[Opening Data section section]

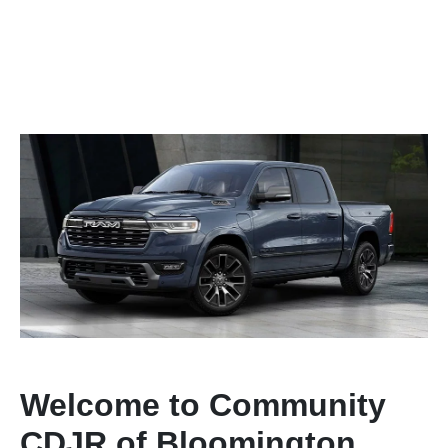
Welcome to Community
CDJR of Bloomington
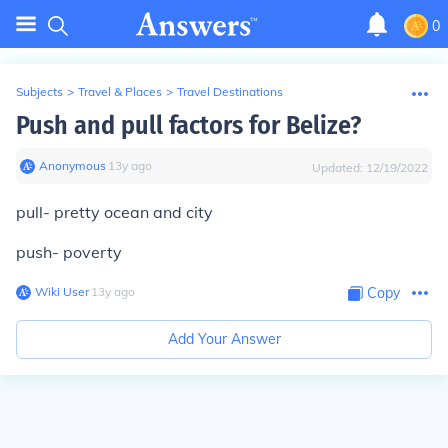
0
Subjects
>
Travel & Places
>
Travel Destinations
Push and pull factors for Belize?
Anonymous
∙
13
y
ago
Updated:
12/19/2022
pull- pretty ocean and city
push- poverty
Wiki User
∙
13
y
ago
Copy
Add Your Answer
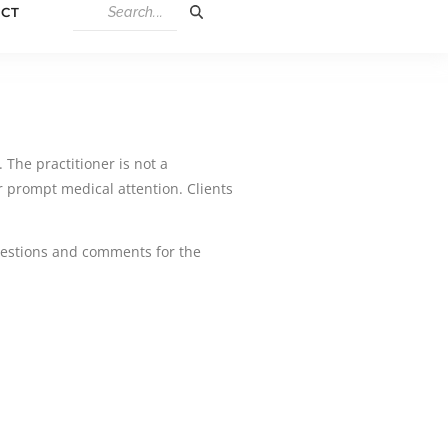
CT
 The practitioner is not a
 prompt medical attention. Clients
ggestions and comments for the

[Closing Data section section]

* _What the task requires_
Where the word "pull" shows up in a line of the entries above, copy that line.

* _Task result_
Push and pull factors for Belize?
pull- pretty ocean and city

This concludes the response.